U.K. engineers help Danish researchers build a better wind-turbine blade test

Published:  01 October, 2020

Moog Inc. (NYSE: MOG.A and MOG.B), a designer and manufacturer of high-performance motion control solutions, has helped create a testing facility for researchers at the Technical University of Denmark (DTU) Large Scale Facility, part of the Department of Wind Energy and the Villum Center for Advanced Structural and Material Testing (CASMaT).

Moog and its partner T A Savery designed and installed test equipment for three test stands, which can accommodate 15-, 25- and 45-meter wind turbine blades. Moog engineers carried out the installation and commissioning of the test equipment. Moog also is providing ongoing support to the DTU staff. The Moog scope of supply for the three blade test stands included: the hydraulic power plant and distribution network’ six hydraulic winches for the static testing; and a combination of eight mass resonance exciters (MRE) and linear actuator assemblies for dynamic test work.
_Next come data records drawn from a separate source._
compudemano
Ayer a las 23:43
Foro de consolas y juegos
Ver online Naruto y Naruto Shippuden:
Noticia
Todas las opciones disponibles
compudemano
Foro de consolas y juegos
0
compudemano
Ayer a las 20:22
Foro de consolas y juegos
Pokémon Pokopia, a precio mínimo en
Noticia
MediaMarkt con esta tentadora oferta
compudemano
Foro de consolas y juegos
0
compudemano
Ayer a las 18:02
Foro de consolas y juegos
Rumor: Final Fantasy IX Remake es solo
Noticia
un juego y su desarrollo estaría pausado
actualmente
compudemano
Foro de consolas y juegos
To design the winch assemblies, Moog collaborated with U.K.-based Qualter Hall, a provider of bespoke hoisting, winching and haulage systems.

Moog’s goal was to give DTU the latitude to conduct an array of tests. For example, if researchers wanted to use a test bay to conduct a dynamic test on a blade, the hydraulic system would accommodate wide pressure fluctuations. If the next test required a static one with winches, DTU could set the hydraulics to meet a very-low flow. Moog continues supporting DTU’s work by helping researchers who hope to increase the reliability of wind turbine blades.

“We will embed sensors in test blades with built-in defects and monitor how the damage grows, whilst the Moog exciters will put realistic loads on the blades,” says Dr. Kim Branner, senior research scientist and head of the Structural Design & Testing Team for DTU Wind Energy.

Branner sees the project helping blade makers build better blades but also creating a digitised twin of each blade that a wind farm operator can use to model what a blade’s future state might look like. If all goes according to plan, sometime soon, a wind farm control centre will be able to predict blade failure before it happens.